女性の体の不調の多くは、これらの二つの女性ホルモンがどのような働きをするかを理解することによって、解決したり和らげられたりします。女性に多い頭痛や肩こり、腰痛、冷え性、むくみ、それに生理痛というような体の不調も、憂鬱な気分やいらいら、不眠といったメンタル部分の不調も、すべて女性ホルモンの影響を強く受けて引き起こされています。シミや小じわ、乾燥、吹き出などの肌のトラブルでさえ、女性ホルモンの影響抜きでは語れないのです。
女性は、体も心も含めたあらゆる部分が女性ホルモンの支配下にあると言っても過言ではないでしょう。更年期以降は卵巣の機能が低下してしまうためホルモンバランスが乱れやすく、自律神経の異常が多くなるのです。
女性ホルモン「プロゲストロンの場合」
プロゲストロンは、排卵を促す作用を持つ女性ホルモンです。
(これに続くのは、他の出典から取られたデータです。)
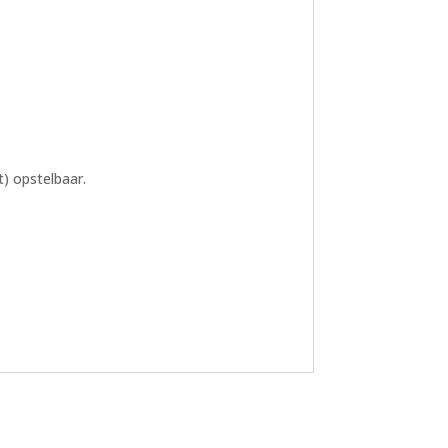
) opstelbaar.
妊娠前は、受精卵を子宮の内部に着床させる手助けをし、子宮内膜の状態を整え、妊娠後は胎盤を形成する役目を果たします。また子宮の収縮を抑制して流産を防ぐという大事な働きも担っています。
排卵後には体温が上昇する高温期になりますが、これはプロゲストロンが受精卵を冷えから守ろうと働くためにおこるものです。プロゲステロンが活発な高温期に入ると、多くの人がけだるさやむくみ、いらいらなどの不快症状を持つものですが、生理の前後に体や心のコンディションが激しく崩れてしまうような場合は、何らかの原因で女性ホルモンの分泌が乱れている恐れがあるので注意が必要でしょう。